Exercise objective
Return exactly those lines of the material below that fall between the line holding "Monkeybicycle" and the line holding "FOR EACH STREAM, WE HAVE INCLUDED", inclusive.

-------- Study material --------

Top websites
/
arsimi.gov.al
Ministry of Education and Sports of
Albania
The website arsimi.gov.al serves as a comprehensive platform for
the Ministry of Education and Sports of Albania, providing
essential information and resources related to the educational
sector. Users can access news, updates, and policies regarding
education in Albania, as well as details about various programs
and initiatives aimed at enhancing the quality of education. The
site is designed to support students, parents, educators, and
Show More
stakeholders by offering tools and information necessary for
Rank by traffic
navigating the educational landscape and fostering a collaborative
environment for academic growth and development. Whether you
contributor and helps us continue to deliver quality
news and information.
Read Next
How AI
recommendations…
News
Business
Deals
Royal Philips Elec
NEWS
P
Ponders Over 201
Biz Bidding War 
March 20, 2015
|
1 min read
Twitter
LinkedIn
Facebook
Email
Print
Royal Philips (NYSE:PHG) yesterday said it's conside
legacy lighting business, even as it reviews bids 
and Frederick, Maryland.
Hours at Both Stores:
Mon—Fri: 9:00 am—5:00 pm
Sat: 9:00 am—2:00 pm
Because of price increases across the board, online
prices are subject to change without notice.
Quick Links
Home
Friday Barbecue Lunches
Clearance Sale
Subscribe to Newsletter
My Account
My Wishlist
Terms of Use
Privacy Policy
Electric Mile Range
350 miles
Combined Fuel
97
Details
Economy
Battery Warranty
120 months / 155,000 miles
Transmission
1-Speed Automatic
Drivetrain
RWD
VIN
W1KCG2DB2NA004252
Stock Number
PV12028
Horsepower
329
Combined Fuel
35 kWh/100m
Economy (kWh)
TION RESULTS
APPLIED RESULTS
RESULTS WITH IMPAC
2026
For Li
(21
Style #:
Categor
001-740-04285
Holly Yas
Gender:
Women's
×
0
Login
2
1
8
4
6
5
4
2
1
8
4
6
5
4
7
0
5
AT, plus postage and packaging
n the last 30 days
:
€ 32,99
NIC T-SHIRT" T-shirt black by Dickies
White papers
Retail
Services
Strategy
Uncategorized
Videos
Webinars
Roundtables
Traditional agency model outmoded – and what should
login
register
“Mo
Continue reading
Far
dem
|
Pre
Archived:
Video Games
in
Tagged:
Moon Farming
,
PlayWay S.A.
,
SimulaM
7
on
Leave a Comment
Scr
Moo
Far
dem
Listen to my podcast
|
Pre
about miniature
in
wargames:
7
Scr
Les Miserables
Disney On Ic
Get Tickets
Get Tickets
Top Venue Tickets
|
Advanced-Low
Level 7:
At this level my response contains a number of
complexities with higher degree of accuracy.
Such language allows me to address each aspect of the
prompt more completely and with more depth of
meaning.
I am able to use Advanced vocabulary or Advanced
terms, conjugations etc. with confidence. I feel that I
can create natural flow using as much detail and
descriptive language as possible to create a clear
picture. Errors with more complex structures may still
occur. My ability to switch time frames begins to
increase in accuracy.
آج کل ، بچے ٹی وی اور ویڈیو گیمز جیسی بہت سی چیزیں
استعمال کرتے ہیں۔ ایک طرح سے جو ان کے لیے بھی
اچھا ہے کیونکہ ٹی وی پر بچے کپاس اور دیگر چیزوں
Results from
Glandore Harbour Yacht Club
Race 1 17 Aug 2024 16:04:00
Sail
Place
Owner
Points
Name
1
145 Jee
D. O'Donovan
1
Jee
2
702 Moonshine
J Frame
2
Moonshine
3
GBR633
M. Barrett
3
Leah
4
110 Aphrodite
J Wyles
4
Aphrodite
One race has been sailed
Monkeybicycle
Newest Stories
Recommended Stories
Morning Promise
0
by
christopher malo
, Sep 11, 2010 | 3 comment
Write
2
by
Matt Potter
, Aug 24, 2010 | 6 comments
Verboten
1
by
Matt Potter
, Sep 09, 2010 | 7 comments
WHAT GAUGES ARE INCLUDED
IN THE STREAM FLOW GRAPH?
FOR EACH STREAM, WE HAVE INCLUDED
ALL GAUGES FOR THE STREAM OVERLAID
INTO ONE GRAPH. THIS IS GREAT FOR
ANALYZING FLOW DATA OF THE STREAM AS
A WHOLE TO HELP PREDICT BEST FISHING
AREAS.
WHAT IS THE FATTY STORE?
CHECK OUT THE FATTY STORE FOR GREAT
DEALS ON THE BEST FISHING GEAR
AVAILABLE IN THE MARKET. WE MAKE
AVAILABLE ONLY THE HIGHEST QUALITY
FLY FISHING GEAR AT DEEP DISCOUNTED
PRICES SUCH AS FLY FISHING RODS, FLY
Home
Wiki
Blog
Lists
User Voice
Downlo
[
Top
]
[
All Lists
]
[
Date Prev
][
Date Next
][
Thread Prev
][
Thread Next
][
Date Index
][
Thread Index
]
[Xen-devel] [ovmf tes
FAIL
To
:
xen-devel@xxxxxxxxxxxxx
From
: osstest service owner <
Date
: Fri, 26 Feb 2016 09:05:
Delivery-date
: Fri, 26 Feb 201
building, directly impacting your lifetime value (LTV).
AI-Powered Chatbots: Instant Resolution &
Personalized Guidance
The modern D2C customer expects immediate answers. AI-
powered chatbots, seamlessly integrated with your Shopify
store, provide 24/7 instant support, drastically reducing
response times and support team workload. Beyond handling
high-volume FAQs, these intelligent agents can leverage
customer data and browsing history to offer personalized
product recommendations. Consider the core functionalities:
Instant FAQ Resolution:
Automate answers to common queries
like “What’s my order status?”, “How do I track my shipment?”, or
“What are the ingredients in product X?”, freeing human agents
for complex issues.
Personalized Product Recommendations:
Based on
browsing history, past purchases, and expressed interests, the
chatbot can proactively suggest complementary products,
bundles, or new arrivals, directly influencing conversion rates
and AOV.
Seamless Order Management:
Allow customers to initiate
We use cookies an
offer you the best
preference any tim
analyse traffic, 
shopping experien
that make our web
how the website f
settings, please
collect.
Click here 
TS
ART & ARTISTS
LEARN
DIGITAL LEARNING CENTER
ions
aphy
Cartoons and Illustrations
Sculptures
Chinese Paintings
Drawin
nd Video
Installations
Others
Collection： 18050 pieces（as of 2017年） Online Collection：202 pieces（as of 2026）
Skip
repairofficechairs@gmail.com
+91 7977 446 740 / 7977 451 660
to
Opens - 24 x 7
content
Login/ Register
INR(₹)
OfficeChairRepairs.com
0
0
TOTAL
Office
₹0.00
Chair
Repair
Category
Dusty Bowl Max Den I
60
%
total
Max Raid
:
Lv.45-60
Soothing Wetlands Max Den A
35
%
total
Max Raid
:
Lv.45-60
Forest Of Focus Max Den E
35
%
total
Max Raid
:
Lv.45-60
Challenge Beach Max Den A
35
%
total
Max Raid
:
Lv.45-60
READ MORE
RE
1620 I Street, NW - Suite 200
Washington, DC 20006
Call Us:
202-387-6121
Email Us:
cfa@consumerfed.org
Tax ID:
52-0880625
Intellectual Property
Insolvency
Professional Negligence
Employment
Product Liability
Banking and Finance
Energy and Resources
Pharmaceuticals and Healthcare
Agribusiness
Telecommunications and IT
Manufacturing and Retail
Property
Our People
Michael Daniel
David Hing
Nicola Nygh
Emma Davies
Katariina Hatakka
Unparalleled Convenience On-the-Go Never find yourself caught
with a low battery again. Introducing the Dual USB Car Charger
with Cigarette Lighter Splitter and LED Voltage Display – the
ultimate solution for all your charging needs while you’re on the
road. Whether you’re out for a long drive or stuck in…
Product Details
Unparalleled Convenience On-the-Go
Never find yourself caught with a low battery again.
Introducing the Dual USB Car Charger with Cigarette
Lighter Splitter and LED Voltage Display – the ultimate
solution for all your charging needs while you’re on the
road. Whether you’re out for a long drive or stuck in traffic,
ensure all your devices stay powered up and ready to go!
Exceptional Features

--------

Solved problem
Monkeybicycle
Newest Stories
Recommended Stories
Morning Promise
0
by
christopher malo
, Sep 11, 2010 | 3 comment
Write
2
by
Matt Potter
, Aug 24, 2010 | 6 comments
Verboten
1
by
Matt Potter
, Sep 09, 2010 | 7 comments
WHAT GAUGES ARE INCLUDED
IN THE STREAM FLOW GRAPH?
FOR EACH STREAM, WE HAVE INCLUDED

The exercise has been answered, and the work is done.